"132 BPM opener Messiah kicks off the EP with moderately distorted, foreboding droning, which quickly gets pushed away by militaristic, syncopated kick drum patterns invading the spectrum together with densely running, noise-shaped bands, chiming 1/4 stabs accompanied by another layer of mid-range, background stab arrangements and fields or noise that gets high-passed up and down in the between the sections.
Mixolydian Redeemer is one of the reasons why the term hybrid-techno was invoked earlier - while paced at 105 BPM, its ever-morphing, erratic kicks and soft noise bands that play the role of hats by times escalate to 5 hits a bar, which creates a sense of rapidity and rises the perceived tempo of the piece; deeply emotional, minor-key bassline instills a sense of desperation and melancholy while the percussion elements hammer it down deeper, throwing the listener in a blue mood and making him want to rock his head at the same time.

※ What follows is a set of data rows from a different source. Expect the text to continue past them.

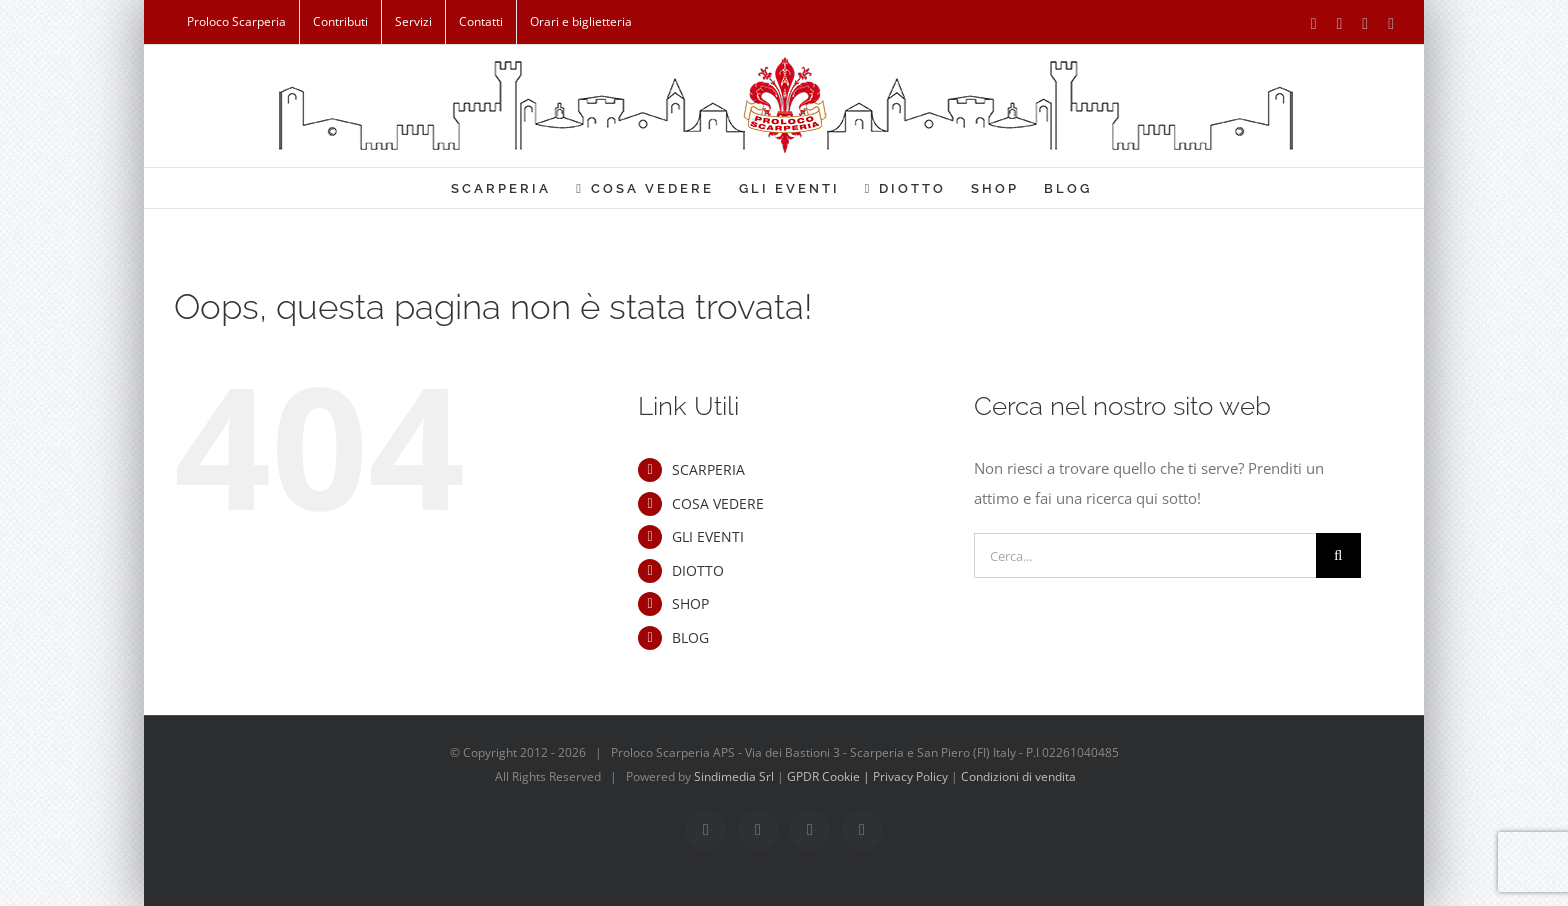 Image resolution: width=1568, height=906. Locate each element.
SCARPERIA (708, 469)
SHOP (690, 603)
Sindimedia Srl (735, 776)
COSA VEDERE (718, 503)
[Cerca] (1338, 555)
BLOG (690, 637)
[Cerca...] (1145, 555)
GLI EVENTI (708, 536)
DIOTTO (698, 570)
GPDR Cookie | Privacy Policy (869, 776)
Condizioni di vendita (1018, 776) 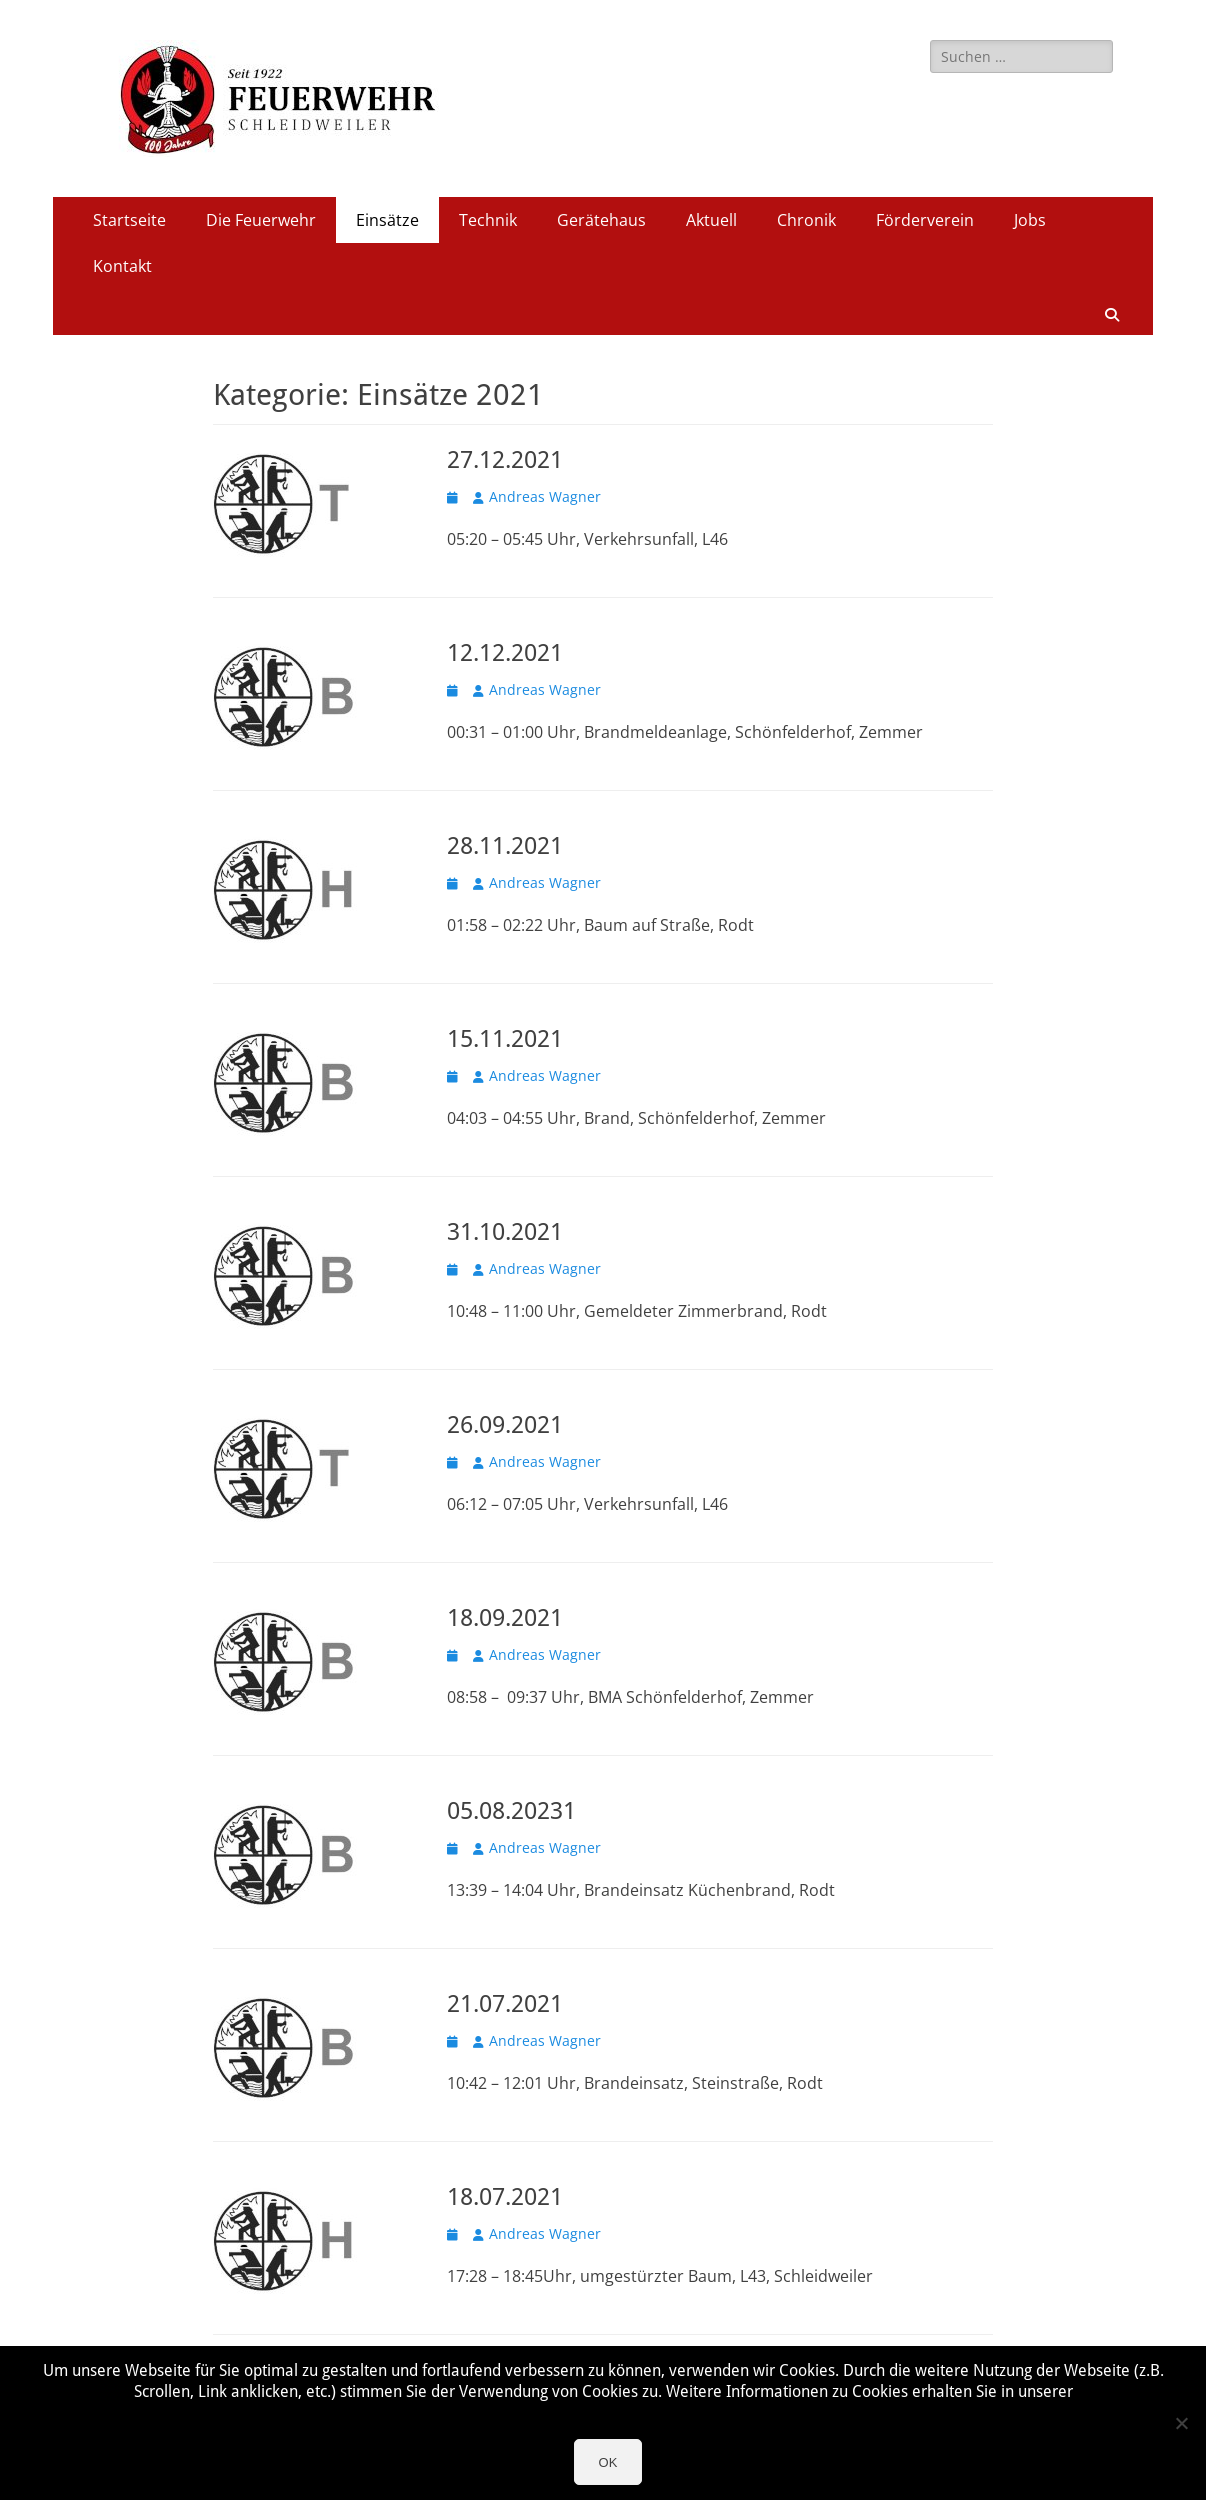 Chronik (806, 220)
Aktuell (711, 220)
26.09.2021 (505, 1425)
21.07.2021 (505, 2004)
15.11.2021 (505, 1039)
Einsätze (387, 220)
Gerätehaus (601, 220)
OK (608, 2462)
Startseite (129, 220)
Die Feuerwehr (261, 220)
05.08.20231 (511, 1811)
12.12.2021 (505, 653)
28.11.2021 (505, 846)
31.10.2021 (505, 1232)
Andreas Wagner (545, 496)
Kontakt (122, 266)
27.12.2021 (505, 460)
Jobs (1030, 220)
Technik (488, 220)
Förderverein (925, 220)
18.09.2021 (505, 1618)
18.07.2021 (505, 2197)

Son Of Man is a showcase of rough, industrial force of straight-forward techno; it speeds up to 138 BPM and steps away from syncopation, engaging lambasting 4/4 kicks supported by stressful, oppressive low-range bass, half-bar shifted, slightly muffled 4/4 clicks, sweeping 4/4 hats and stinging 4/4 stabs, hits of intensifying sheets of sandy exhalations at 2/4 and obscure horns, running aside horizons of resonant electricity and ruthlessly screeching basslines.
Withered Lamb Of God returns to the hybrid side of techno, elevating all the way to 150 BPM and bringing back the syncopation of the drum kicks; despite that, there is a strong 4/4 feel in so much that the kicks, while by times turning to 16/16, hit the hardest on each of the 4 bars, and in such behavior they are supported by open 4/4 hats; the rest of the penultimate number's dense spectrum is occupied by interestingly shaped, digital background noise and a plethora of uncountable, percussive minutiae, wrecking a satisfying havoc and barely conforming to patterns, all the while keeping a rhythmic structure in place - a structure that is both hard to grasp and easy to lose oneself into.
Closing piece Regenerative State in a way expands on the ideas from the previous track, maintaining its tempo and sticking to the similarly chaotic arrays of scattered kicks and sets of cybernetic and also wooden bands running at insane speeds, with the mid-range bass oscillating casually against the sizzling background noise, as droning signals emerge in forms of stretched-out, vocalized soundfields; it definitely resembles experimental dubstep more than it resembles techno, but the way Oudeis arranges it, it's really nothing if not crafty IDM production."